By Jongwon Lee
The author is an attorney.
Election season is upon us. After some local elections this November, next year we’ll have a presidential election, as well as elections for the U.S. Senate and House of Representatives. The year 2024 is likely to be a busy one, with Democratic and Republican primaries and local elections in the first half of the year and the presidential election in November.
This time around, both the Democratic and Republican parties will be particularly interested in Asian voters. It’s no secret that President Biden’s Democratic Party is already banking heavily on Asian voters. The Republican Party is also likely to do a lot to win over Asian voters. The GOP already has two Indian-Americans in the race for the party’s presidential nomination, former UN Ambassador Nikki Haley and Vivek Ramaswamy.
While we don’t yet know the opinions of the Korean American community as a whole, there are some interesting findings that provide a glimpse into the overall thinking of Asian American voters. The polling organization Pew Research Center surveyed 7,006 Asian voters, including Korean Americans.
The results showed that inflation is the top issue for Asian voters in the next election. Forty-one percent of respondents ranked inflation as their top priority. This was followed by economic inequality at 16%, with violent crime taking second and third place.
Among Korean American voters alone, 38% identified inflation as the most important issue for the next election, followed by inequality (19%) and climate change (12%).
Interestingly, the issues of racial discrimination and anti-Asian sentiment that have roiled the Asian community in recent years have subsided. Among Asian voters, only 6% of Republicans and 11% of Democrats cited racism as a major issue. Only 3% of Asian voters cited education quality as a priority. It remains to be seen whether economic issues, such as inflation, are so serious that anti-Asian sentiment and racism are more or less resolved.

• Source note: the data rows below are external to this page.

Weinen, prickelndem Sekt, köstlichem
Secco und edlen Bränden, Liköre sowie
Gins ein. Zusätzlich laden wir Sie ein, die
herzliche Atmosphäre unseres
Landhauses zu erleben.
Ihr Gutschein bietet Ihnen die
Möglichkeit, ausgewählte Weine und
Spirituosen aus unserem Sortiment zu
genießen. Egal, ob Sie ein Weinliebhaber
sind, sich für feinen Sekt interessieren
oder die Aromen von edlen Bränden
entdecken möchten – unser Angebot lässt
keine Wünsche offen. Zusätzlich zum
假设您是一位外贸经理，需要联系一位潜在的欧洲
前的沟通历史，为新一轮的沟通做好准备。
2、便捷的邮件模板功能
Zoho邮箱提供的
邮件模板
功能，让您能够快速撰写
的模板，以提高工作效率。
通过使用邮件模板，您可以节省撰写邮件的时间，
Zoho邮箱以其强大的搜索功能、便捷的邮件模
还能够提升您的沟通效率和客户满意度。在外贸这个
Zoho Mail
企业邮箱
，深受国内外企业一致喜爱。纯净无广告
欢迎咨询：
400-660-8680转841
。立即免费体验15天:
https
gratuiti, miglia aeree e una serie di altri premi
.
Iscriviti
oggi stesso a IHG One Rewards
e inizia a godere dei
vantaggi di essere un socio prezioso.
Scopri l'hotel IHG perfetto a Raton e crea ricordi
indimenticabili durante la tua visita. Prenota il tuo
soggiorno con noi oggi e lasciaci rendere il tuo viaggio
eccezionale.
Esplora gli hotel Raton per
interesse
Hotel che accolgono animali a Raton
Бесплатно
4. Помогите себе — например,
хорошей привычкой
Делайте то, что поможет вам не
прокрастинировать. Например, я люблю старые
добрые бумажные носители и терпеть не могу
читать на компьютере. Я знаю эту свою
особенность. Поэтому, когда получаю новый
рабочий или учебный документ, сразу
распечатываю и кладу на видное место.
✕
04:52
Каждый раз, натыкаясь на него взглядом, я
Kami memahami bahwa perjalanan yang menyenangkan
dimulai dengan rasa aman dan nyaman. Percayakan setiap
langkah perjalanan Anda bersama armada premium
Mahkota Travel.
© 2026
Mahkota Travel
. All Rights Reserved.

Moreover, 97% of Asian voters said they would vote for a candidate based on their policies rather than their race. Asian voters are clear that they will not vote for a candidate just because he or she is Asian or a minority.

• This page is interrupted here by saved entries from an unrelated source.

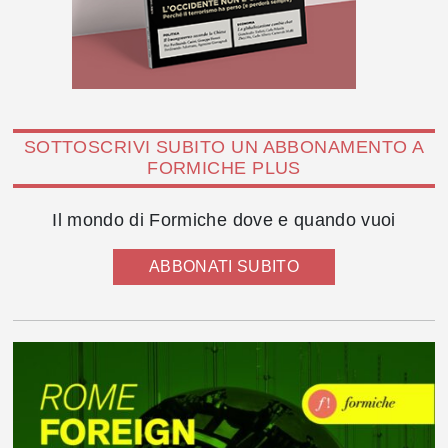
SOTTOSCRIVI SUBITO UN ABBONAMENTO A
FORMICHE PLUS
Il mondo di Formiche dove e quando vuoi
ABBONATI SUBITO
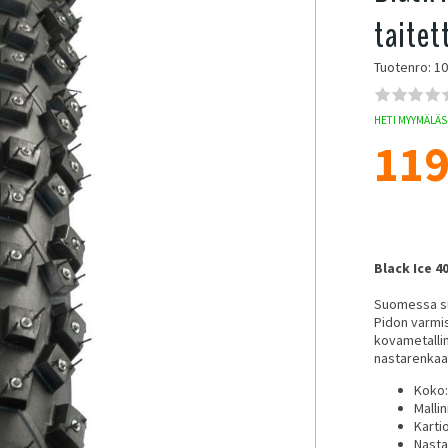
taitet
Tuotenro: 1
HETI MYYMÄLÄSS
119
Black Ice 4
Suomessa su
Pidon varmis
kovametallin
nastarenkaak
Koko: 
Mallin
Karti
Nasta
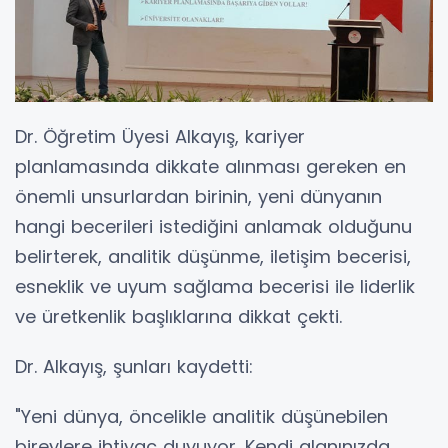
Dr. Öğretim Üyesi Alkayış, kariyer
planlamasında dikkate alınması gereken en
önemli unsurlardan birinin, yeni dünyanın
hangi becerileri istediğini anlamak olduğunu
belirterek, analitik düşünme, iletişim becerisi,
esneklik ve uyum sağlama becerisi ile liderlik
ve üretkenlik başlıklarına dikkat çekti.
Dr. Alkayış, şunları kaydetti:
"Yeni dünya, öncelikle analitik düşünebilen
bireylere ihtiyaç duyuyor. Kendi alanınızda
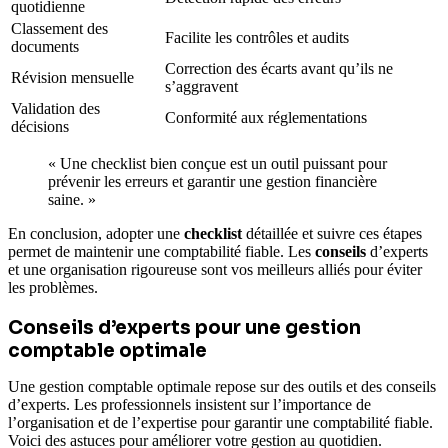
quotidienne
Classement des
Facilite les contrôles et audits
documents
Correction des écarts avant qu’ils ne
Révision mensuelle
s’aggravent
Validation des
Conformité aux réglementations
décisions
« Une checklist bien conçue est un outil puissant pour
prévenir les erreurs et garantir une gestion financière
saine. »
En conclusion, adopter une
checklist
détaillée et suivre ces étapes
permet de maintenir une comptabilité fiable. Les
conseils
d’experts
et une organisation rigoureuse sont vos meilleurs alliés pour éviter
les problèmes.
Conseils d’experts pour une gestion
comptable optimale
Une gestion comptable optimale repose sur des outils et des conseils
d’experts. Les professionnels insistent sur l’importance de
l’organisation et de l’expertise pour garantir une comptabilité fiable.
Voici des astuces pour améliorer votre gestion au quotidien.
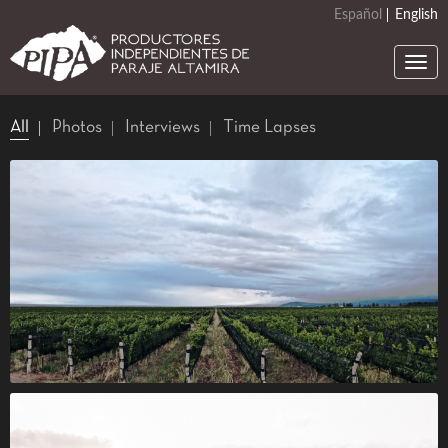
Skip
Español
English
to
main
Togg
content
navi
All
Photos
Interviews
Time Lapses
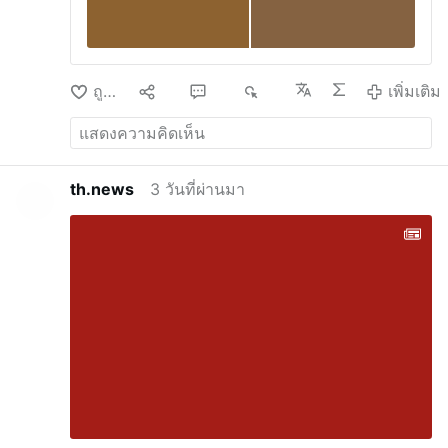
ถูกใจ
10
58
7K
เพิ่มเติม
th.news
3 วันที่ผ่านมา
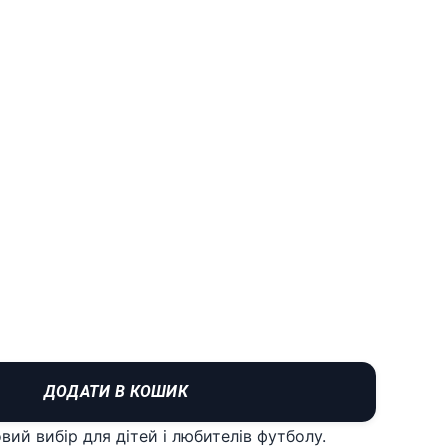
ДОДАТИ В КОШИК
овий вибір для дітей і любителів футболу.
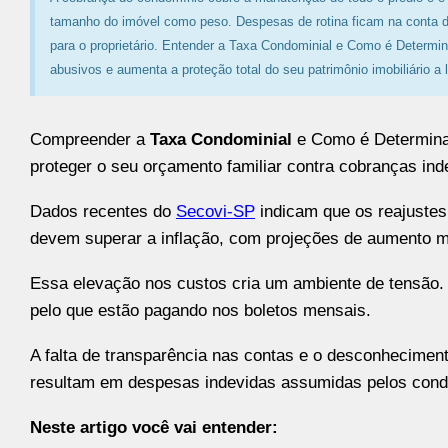
tamanho do imóvel como peso. Despesas de rotina ficam na conta do
para o proprietário. Entender a Taxa Condominial e Como é Determi
abusivos e aumenta a proteção total do seu patrimônio imobiliário a 
Compreender a
Taxa Condominial
e Como é Determina
proteger o seu orçamento familiar contra cobranças ind
Dados recentes do
Secovi-SP
indicam que os reajustes 
devem superar a inflação, com projeções de aumento m
Essa elevação nos custos cria um ambiente de tensão
pelo que estão pagando nos boletos mensais.
A falta de transparência nas contas e o desconhecimen
resultam em despesas indevidas assumidas pelos cond
Neste artigo você vai entender:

These results are somewhat different for Latinos, the second-largest group of voters. This is because older Latino voters cite immigration reform and race as their top issues, while younger Latino voters prioritize the economy and jobs.
As a result, Asian voters and young Latino voters see economic and jobs issues, including inflation, as more pressing than race and immigration issues. They are more concerned about the rising cost of living, the lack of jobs, and the resulting difficulties for small businesses due to inflation.
For too long, mainstream politicians have offered vague promises of “no racism, no ethnic discrimination,” without a deep understanding of Asian-American voters, including Korean Americans. But now, Korean American voters are demanding more. In next year’s election, Korean American voters are likely to ask sharp questions and make strong demands of candidates on how they will address inflation and revitalize the economy.